── DATA RECORDS ──

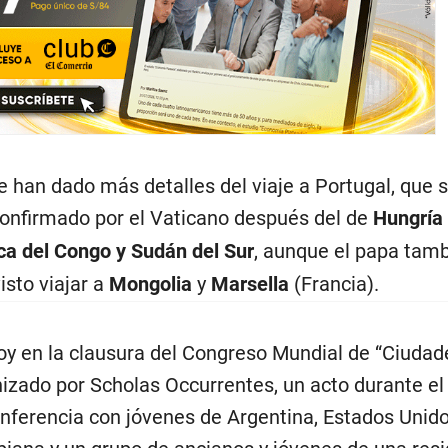
 han dado más detalles del viaje a Portugal, que s
confirmado por el Vaticano después del de
Hungría
a del Congo y Sudán del Sur
, aunque el papa tam
isto viajar a
Mongolia
y
Marsella
(Francia).
hoy en la clausura del Congreso Mundial de “Ciudad
izado por Scholas Occurrentes, un acto durante el
onferencia con jóvenes de Argentina, Estados Unid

───

▸ WHAT YOU NEED TO DO
The answer should contain only the lines from the start of the records above through the line with "izado por Scholas", copied exactly, and no pictures.

▸ SOLVED PROBLEM
 han dado más detalles del viaje a Portugal, que s
confirmado por el Vaticano después del de
Hungría
a del Congo y Sudán del Sur
, aunque el papa tam
isto viajar a
Mongolia
y
Marsella
(Francia).
hoy en la clausura del Congreso Mundial de “Ciudad
izado por Scholas Occurrentes, un acto durante el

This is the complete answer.